» **Dataset records**

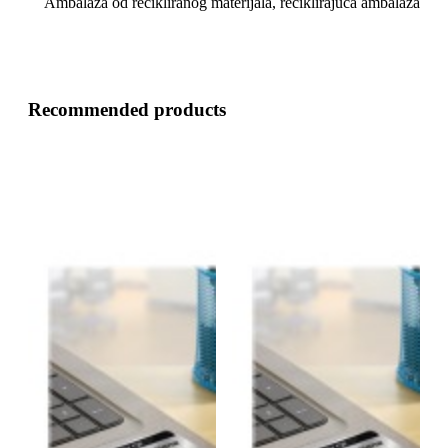
Ambalaža od recikliranog materijala, reciklirajuća ambalaža
Recommended products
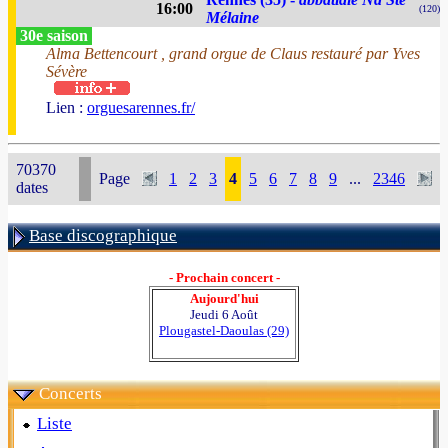
16:00
(120)
Mélaine
30e saison
Alma Bettencourt , grand orgue de Claus restauré par Yves
Sévère
Lien :
orguesarennes.fr/
70370
Page
1
2
3
4
5
6
7
8
9
...
2346
dates
Base discographique
- Prochain concert -
Aujourd'hui
Jeudi 6 Août
Plougastel-Daoulas (29)
Concerts
Liste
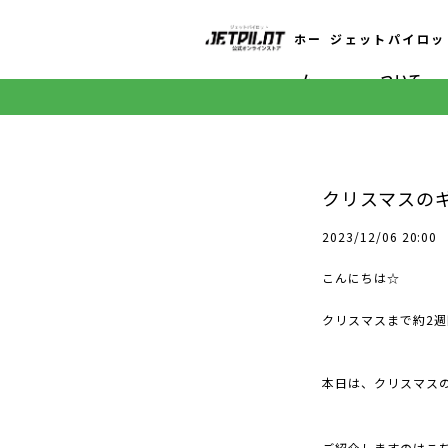
ホー
ジェットパイロッ
ム
ついて
クリスマスのギ
2023/12/06 20:00
こんにちは☆
クリスマスまで約2週
本日は、クリスマス
ご紹介しますのはこ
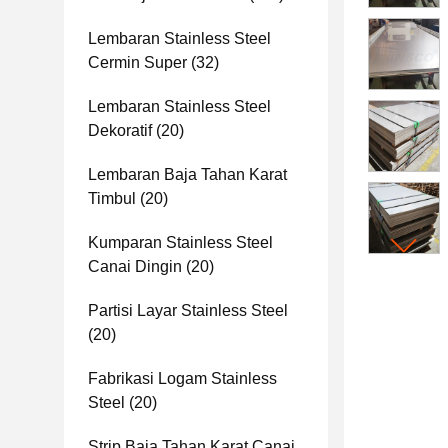
Lembaran Stainless Steel
Cermin Super
(32)
Lembaran Stainless Steel
Dekoratif
(20)
Lembaran Baja Tahan Karat
Timbul
(20)
Kumparan Stainless Steel
Canai Dingin
(20)
Partisi Layar Stainless Steel
(20)
Fabrikasi Logam Stainless
Steel
(20)
Strip Baja Tahan Karat Canai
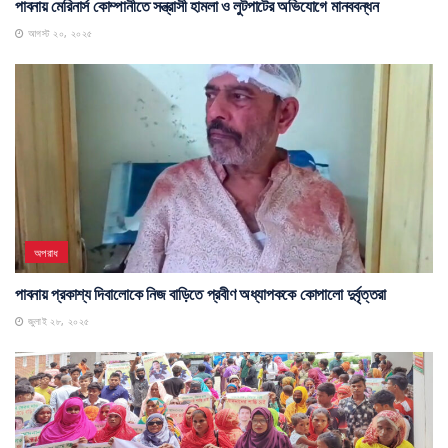
পাবনায় মেরিনার্স কোম্পানীতে সন্ত্রাসী হামলা ও লুটপাটের অভিযোগে মানববন্ধন
আগস্ট ২০, ২০২৫
অপরাধ
পাবনায় প্রকাশ্য দিবালোকে নিজ বাড়িতে প্রবীণ অধ্যাপককে কোপালো দুর্বৃত্তরা
জুলাই ২৮, ২০২৫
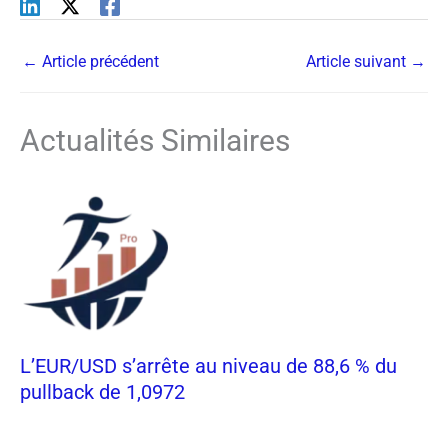
←
Article précédent
Article suivant
→
Actualités Similaires
L’EUR/USD s’arrête au niveau de 88,6 % du
pullback de 1,0972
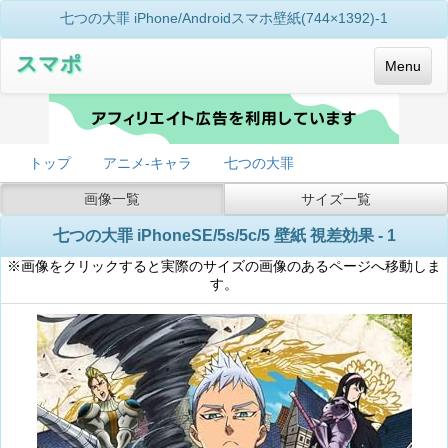
七つの大罪 iPhone/Androidスマホ壁紙(744×1392)-1
スマポ
Menu
トップ
アニメ-キャラ
七つの大罪
画像一覧
サイズ一覧
七つの大罪 iPhoneSE/5s/5c/5 壁紙 視差効果 - 1
※画像をクリックすると実際のサイズの画像のあるページへ移動しま
す。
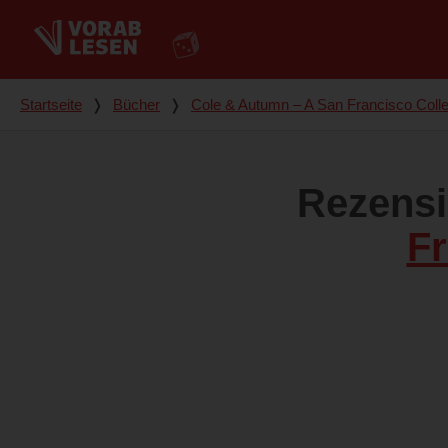
Du bist hier
Startseite
❭
Bücher
❭
Cole & Autumn – A San Francisco Col
Rezens
F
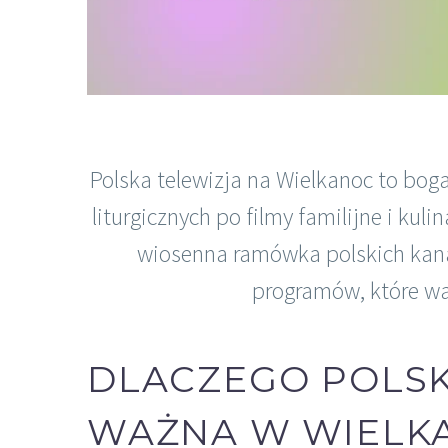
Polska telewizja na Wielkanoc to boga
liturgicznych po filmy familijne i kuli
wiosenna ramówka polskich kanał
programów, które wa
DLACZEGO POLSK
WAŻNA W WIELK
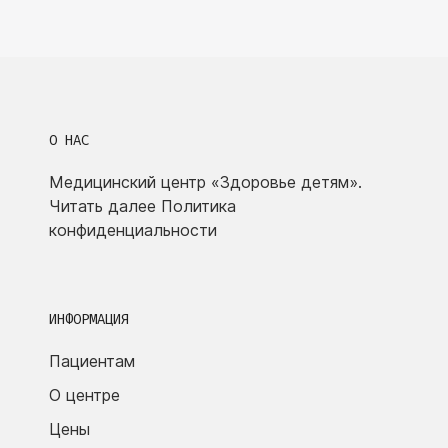
О НАС
Медицинский центр «Здоровье детям».
Читать далее
Политика
конфиденциальности
ИНФОРМАЦИЯ
Пациентам
О центре
Цены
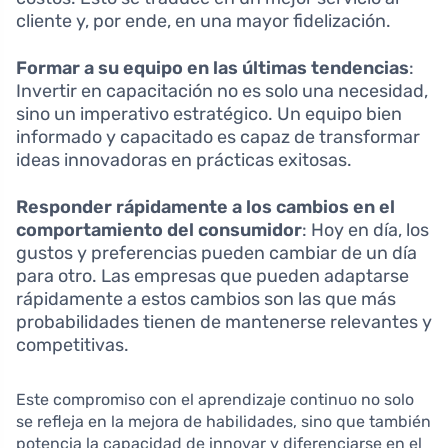
cliente y, por ende, en una mayor fidelización.
Formar a su equipo en las últimas tendencias
:
Invertir en capacitación no es solo una necesidad,
sino un imperativo estratégico. Un equipo bien
informado y capacitado es capaz de transformar
ideas innovadoras en prácticas exitosas.
Responder rápidamente a los cambios en el
comportamiento del consumidor
: Hoy en día, los
gustos y preferencias pueden cambiar de un día
para otro. Las empresas que pueden adaptarse
rápidamente a estos cambios son las que más
probabilidades tienen de mantenerse relevantes y
competitivas.
Este compromiso con el aprendizaje continuo no solo
se refleja en la mejora de habilidades, sino que también
potencia la capacidad de innovar y diferenciarse en el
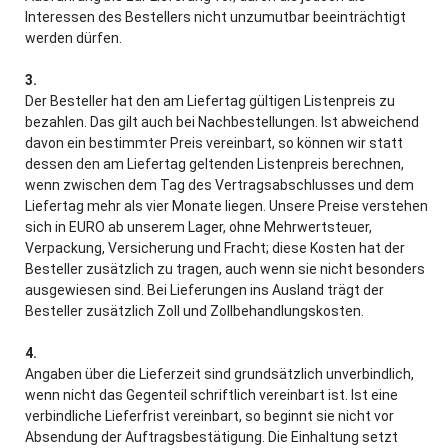
Interessen des Bestellers nicht unzumutbar beeinträchtigt
werden dürfen.
3.
Der Besteller hat den am Liefertag gültigen Listenpreis zu
bezahlen. Das gilt auch bei Nachbestellungen. Ist abweichend
davon ein bestimmter Preis vereinbart, so können wir statt
dessen den am Liefertag geltenden Listenpreis berechnen,
wenn zwischen dem Tag des Vertragsabschlusses und dem
Liefertag mehr als vier Monate liegen. Unsere Preise verstehen
sich in EURO ab unserem Lager, ohne Mehrwertsteuer,
Verpackung, Versicherung und Fracht; diese Kosten hat der
Besteller zusätzlich zu tragen, auch wenn sie nicht besonders
ausgewiesen sind. Bei Lieferungen ins Ausland trägt der
Besteller zusätzlich Zoll und Zollbehandlungskosten.
4.
Angaben über die Lieferzeit sind grundsätzlich unverbindlich,
wenn nicht das Gegenteil schriftlich vereinbart ist. Ist eine
verbindliche Lieferfrist vereinbart, so beginnt sie nicht vor
Absendung der Auftragsbestätigung. Die Einhaltung setzt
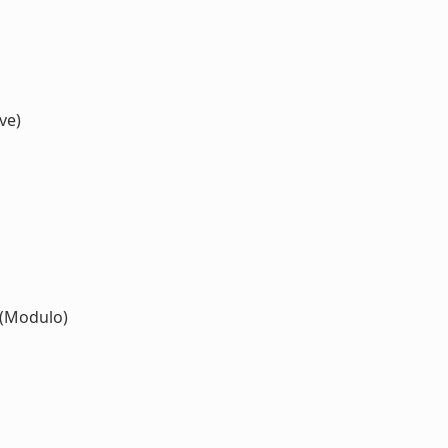
ve)
(Modulo)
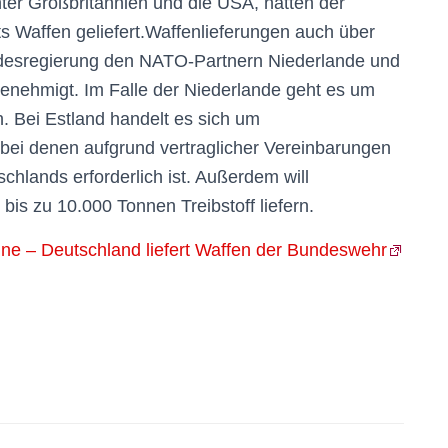
er Großbritannien und die USA, hatten der
 Waffen geliefert.Waffenlieferungen auch über
undesregierung den NATO-Partnern Niederlande und
genehmigt. Im Falle der Niederlande geht es um
. Bei Estland handelt es sich um
 bei denen aufgrund vertraglicher Vereinbarungen
hlands erforderlich ist. Außerdem will
is zu 10.000 Tonnen Treibstoff liefern.
ine – Deutschland liefert Waffen der Bundeswehr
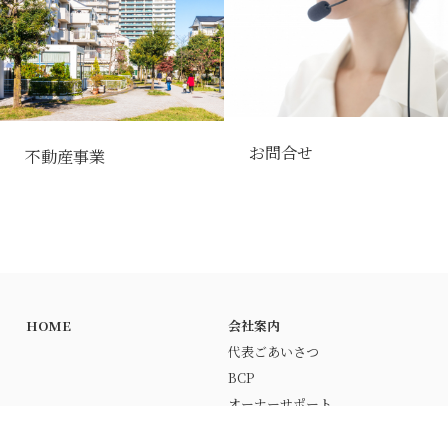
お問合せ
不動産事業
HOME
会社案内
代表ごあいさつ
BCP
オーナーサポート
事業内容
施工実績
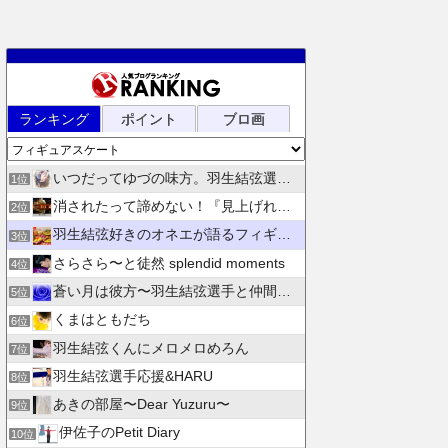
ランキング
ポイント
ブロ画
いつだってゆづの味方。羽生結弦選手応援団 紫色のブログ
1位
消されたって諦めない！『見上げれば、青空 』別館
2位
羽生結弦好きのオネエが語るフィギュアスケート
3位
さらさら〜と徒然 splendid moments
4位
蒼い月は彼方〜羽生結弦選手と仲間たちの日々を花束にして〜
5位
くまはともだち
6位
羽生結弦くんにメロメロめろん
7位
羽生結弦選手応援&HARU
8位
あきの部屋〜Dear Yuzuru〜
9位
伊佐子のPetit Diary
10位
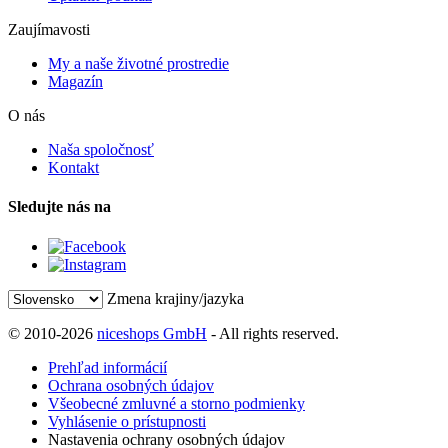
Zaujímavosti
My a naše životné prostredie
Magazín
O nás
Naša spoločnosť
Kontakt
Sledujte nás na
Zmena krajiny/jazyka
© 2010-2026
niceshops GmbH
- All rights reserved.
Prehľad informácií
Ochrana osobných údajov
Všeobecné zmluvné a storno podmienky
Vyhlásenie o prístupnosti
Nastavenia ochrany osobných údajov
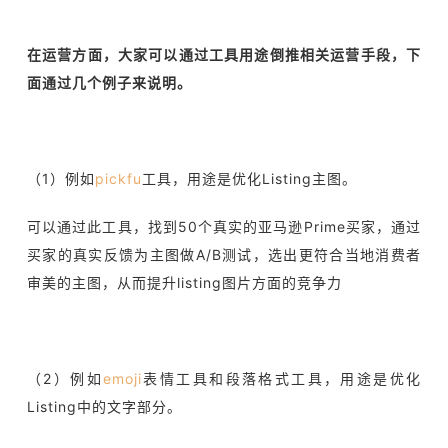
在运营方面，大家可以通过工具用途倒推相关运营手段，下
面通过几个例子来说明。
（1）例如
pickfu
工具，用途是优化Listing主图。
可以通过此工具，找到50个真实的亚马逊Prime买家，通过
买家的真实反馈为主图做A/B测试，选出更符合当地消费者
审美的主图，从而提升listing图片方面的竞争力
（2）例如
emoji
表情工具和段落格式工具，用途是优化
Listing中的文字部分。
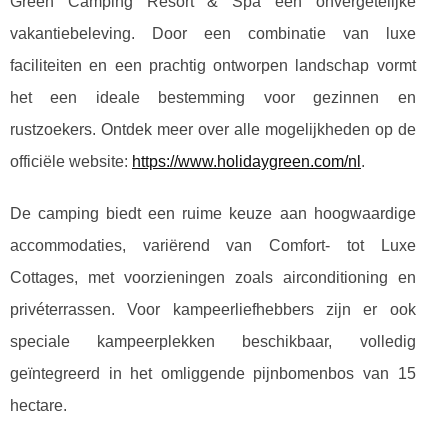
Green Camping Resort & Spa een
onvergetelijke
vakantiebeleving. Door een combinatie van luxe
faciliteiten en een prachtig ontworpen landschap vormt
het een ideale bestemming voor gezinnen en
rustzoekers. Ontdek meer over alle mogelijkheden op de
officiële website:
https://www.holidaygreen.com/nl
.
De camping biedt een ruime keuze aan hoogwaardige
accommodaties, variërend van Comfort- tot Luxe
Cottages, met voorzieningen zoals airconditioning en
privéterrassen. Voor kampeerliefhebbers zijn er ook
speciale kampeerplekken beschikbaar, volledig
geïntegreerd in het omliggende pijnbomenbos van 15
hectare.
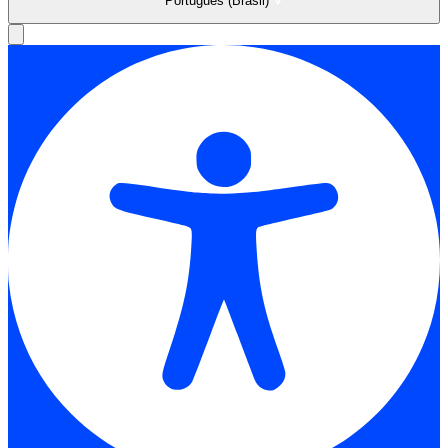
Português (Brasil)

» **What you need to do**
When you reach the line containing "ine – Deutschland" in the entries above, please retype it and each line after it through the last one, exactly, without the pictures.

» **Reply to the exercise**
ine – Deutschland liefert Waffen der Bundeswehr
お問合せ
不動産事業
HOME
会社案内
代表ごあいさつ
BCP
オーナーサポート
事業内容
施工実績
ランキング
ポイント
ブロ画
いつだってゆづの味方。羽生結弦選手応援団 紫色のブログ
1位
消されたって諦めない！『見上げれば、青空 』別館
2位
羽生結弦好きのオネエが語るフィギュアスケート
3位
さらさら〜と徒然 splendid moments
4位
蒼い月は彼方〜羽生結弦選手と仲間たちの日々を花束にして〜
5位
くまはともだち
6位
羽生結弦くんにメロメロめろん
7位
羽生結弦選手応援&HARU
8位
あきの部屋〜Dear Yuzuru〜
9位
伊佐子のPetit Diary
10位
Zaujímavosti
My a naše životné prostredie
Magazín
O nás
Naša spoločnosť
Kontakt
Sledujte nás na
Zmena krajiny/jazyka
© 2010-2026
niceshops GmbH
- All rights reserved.
Prehľad informácií
Ochrana osobných údajov
Všeobecné zmluvné a storno podmienky
Vyhlásenie o prístupnosti
Nastavenia ochrany osobných údajov
在运营方面，大家可以通过工具用途倒推相关运营手段，下
面通过几个例子来说明。
（1）例如
pickfu
工具，用途是优化Listing主图。
可以通过此工具，找到50个真实的亚马逊Prime买家，通过
买家的真实反馈为主图做A/B测试，选出更符合当地消费者
审美的主图，从而提升listing图片方面的竞争力
（2）例如
emoji
表情工具和段落格式工具，用途是优化
Listing中的文字部分。
Green Camping Resort & Spa een
onvergetelijke
vakantiebeleving. Door een combinatie van luxe
faciliteiten en een prachtig ontworpen landschap vormt
het een ideale bestemming voor gezinnen en
rustzoekers. Ontdek meer over alle mogelijkheden op de
officiële website:
https://www.holidaygreen.com/nl
.
De camping biedt een ruime keuze aan hoogwaardige
accommodaties, variërend van Comfort- tot Luxe
Cottages, met voorzieningen zoals airconditioning en
privéterrassen. Voor kampeerliefhebbers zijn er ook
speciale kampeerplekken beschikbaar, volledig
geïntegreerd in het omliggende pijnbomenbos van 15
hectare.
Português (Brasil)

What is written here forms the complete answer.